(Yahoo) Goldman Sachs is getting more bullish on stocks.
The Wall Street firm on Thursday upgraded its year-end price target for the S&P 500 to 4,700, up from the 4,300 seen previously. That new target would represent an upside of nearly 7% from closing prices on Wednesday, and add to what has already been a more than 17% year-to-date gain for the blue-chip index.
Goldman also expects the S&P 500 to close out 2022 at 4,900, raising this from a previous target of 4,600.

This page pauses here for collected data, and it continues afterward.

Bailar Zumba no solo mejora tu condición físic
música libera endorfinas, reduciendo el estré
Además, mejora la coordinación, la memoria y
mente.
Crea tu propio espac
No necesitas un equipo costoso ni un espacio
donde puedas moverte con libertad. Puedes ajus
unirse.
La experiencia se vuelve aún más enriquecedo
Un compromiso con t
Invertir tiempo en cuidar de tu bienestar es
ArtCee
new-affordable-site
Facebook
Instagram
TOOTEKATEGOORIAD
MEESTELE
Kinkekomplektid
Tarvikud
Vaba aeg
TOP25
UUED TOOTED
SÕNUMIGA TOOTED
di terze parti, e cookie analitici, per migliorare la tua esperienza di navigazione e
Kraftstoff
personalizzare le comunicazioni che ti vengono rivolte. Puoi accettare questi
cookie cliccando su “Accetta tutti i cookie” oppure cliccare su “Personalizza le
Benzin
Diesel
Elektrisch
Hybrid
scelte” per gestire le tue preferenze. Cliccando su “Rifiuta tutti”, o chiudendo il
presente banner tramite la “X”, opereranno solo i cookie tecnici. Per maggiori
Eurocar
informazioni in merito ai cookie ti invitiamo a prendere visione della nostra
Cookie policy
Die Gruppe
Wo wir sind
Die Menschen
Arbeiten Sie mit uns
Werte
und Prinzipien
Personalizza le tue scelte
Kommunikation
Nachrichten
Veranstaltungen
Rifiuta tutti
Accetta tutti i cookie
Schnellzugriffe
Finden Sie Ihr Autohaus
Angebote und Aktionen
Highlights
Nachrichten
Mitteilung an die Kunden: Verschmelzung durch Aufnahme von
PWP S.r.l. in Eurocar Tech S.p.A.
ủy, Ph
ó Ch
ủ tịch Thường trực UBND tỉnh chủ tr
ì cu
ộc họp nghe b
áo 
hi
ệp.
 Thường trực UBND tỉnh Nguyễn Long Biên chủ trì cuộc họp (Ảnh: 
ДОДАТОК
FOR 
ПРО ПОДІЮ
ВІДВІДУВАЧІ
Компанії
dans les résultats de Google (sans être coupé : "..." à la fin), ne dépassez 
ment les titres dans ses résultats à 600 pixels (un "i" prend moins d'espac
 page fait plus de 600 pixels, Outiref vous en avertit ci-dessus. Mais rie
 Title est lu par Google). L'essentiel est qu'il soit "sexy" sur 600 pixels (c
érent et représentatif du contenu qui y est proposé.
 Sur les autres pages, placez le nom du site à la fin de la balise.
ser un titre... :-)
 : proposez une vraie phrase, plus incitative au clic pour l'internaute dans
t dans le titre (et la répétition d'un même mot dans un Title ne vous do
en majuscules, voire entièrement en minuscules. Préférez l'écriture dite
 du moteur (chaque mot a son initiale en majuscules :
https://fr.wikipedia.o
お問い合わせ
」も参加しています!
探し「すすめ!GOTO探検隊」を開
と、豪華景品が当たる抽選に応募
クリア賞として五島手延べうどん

A combination of higher-than-expected S&P 500 company earnings and low interest rates informed the firm's rosier forecast.
"We expect earnings growth will be the primary driver of U.S. equity returns in 2H 2021 and 2022, as it has been so far this year," David Kostin, Goldman Sachs chief U.S. equity strategist, wrote in a note. "Year-to-date, EPS [earnings per share] growth has accounted for all of the S&P 500's 17% price return. Looking forward, we forecast that modest equity risk premium ('ERP') compression will offset rising interest rates, resulting in an S&P 500 valuation multiple that remains roughly flat."
Goldman Sachs' baseline forecast assumes that the benchmark 10-year Treasury yield will climb to 1.6% by the end of the year, rising from its current level of around 1.2%. If rates remain where they are and no downgrades occur for growth expectations, however, the S&P 500 could climb even further to 4,950, Kostin added.
The firm's updated price target also assumes that a version of President Joe Biden's tax reform plans will get passed before year-end and generate a modest drag on corporate profits. Goldman Sachs expects the federal statutory corporate tax rate to be increased to 25% from its current level of 21%, and that "roughly half of the magnitude of other corporate tax proposals, such as the proposed foreign income tax hike, will become law, as will a hike in the upper income capital gains tax rate."
Overall, S&P 500 earnings per share will likely rise 45% over last year to $207, Kostin said, with this outlook upgraded from the firm's previous forecast for $193.
But even given the supportive backdrop of ongoing earnings growth and low rates, stocks are unlikely to see a straight trajectory up and to the right for the rest of the year, Kostin warned.
"The path to our year-end target is unlikely to be a smooth one," Kostin said. "In the near-term, we expected upward revisions to EPS estimates and declining concerns about the Delta variant spread to drive equity upside, but the path of the virus and its economic impact have proven difficult to predict."
"Later in the year, uncertainty around fiscal and monetary policy will likely drive volatility," he added. "Market participants will remain closely attuned to signals from the Fed in coming months, and equity prices will be sensitive to any surprises."